The film is also a celebration of Jackie Chan’s entire oeuvre, with visual and script references to almost every highlight of his career. One of his fights takes him through a Chinese opera school performance, a nod to his beginnings as a child acrobat; a training sequence from Drunken Master is repurposed for a meeting with Bao’s boyfriend Mickey (“Kevin” Guo Qilin); props and costumes from The Myth, Police Story IV: First Strike, and more make an appearance; a Thunderbolt poster is seen at one point; and the “Everybody’s Kitchen/Cocina Para Todos” van from Wheels on Meals (which I personally rejoiced at seeing!) even gets to come out and play. Longtime fans will have a whale of a time spotting all the little things about this movie, even the appearance of Yu Rongguang, someone who’s been with Chan since Shanghai Noon and New Police Story.

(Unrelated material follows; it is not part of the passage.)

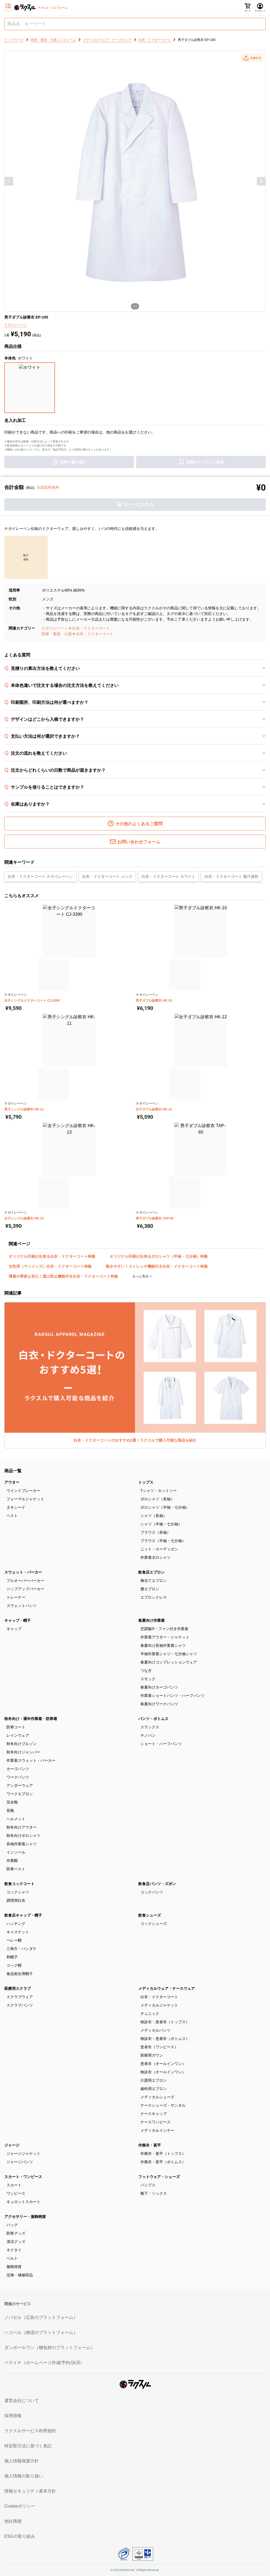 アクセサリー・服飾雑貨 (25, 2216)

But Yang takes it one step further and crosses a line from the meta to the real with his use of genuine Chan outtakes to enhance certain pleas made for leniency or special consideration. In trying to welcome new audience members and to connect with longtime fans, Yang takes moments to remind us how Chan got to be where he is and the sacrifices – whether involving his family or his own body – he’s had to make to bring us his best. It feels a little self-aggrandizing and pushy for Yang to use these hard-earned outtakes as dramatic weapons, but it’s part of how he repeatedly hammers his points about the work and what it takes to get it done. For every step forward Luo and Bao take in their relationship, Luo has to commit an error taking them two steps back, and it’s like he can’t learn from his mistakes; we have to watch him make them until he learns, and by that time, it might already be too late for both of them. Mining the narrative thrust from this drama might be a little much, as we get to experience these lessons in a short while, compared to Chan having to learn them over a long period of time.
As Luo, Chan himself says: “Jumping down is easy; stepping down is hard.” For Luo, the hardest part about the chase for being the best is knowing when to let go. In that, the film’s title is more of a rousing cheer than anything else, an encouraging “kam pai!” to those putting their lives on the line for cinematic glory. The “stuntman spirit” is still alive and well, and while Ride On has its equal share of hits and misses in its attempt to cram a lifetime’s worth of experience into a quick drama (with some forced action by way of debt collection), it gets the most important parts right. Moreover, it says a lovely “thank you” to Jackie Chan and the stunt performers in the industry by acknowledging their pains and their triumphs with equal weight.
And to Jackie Chan himself: Happy birthday, sir.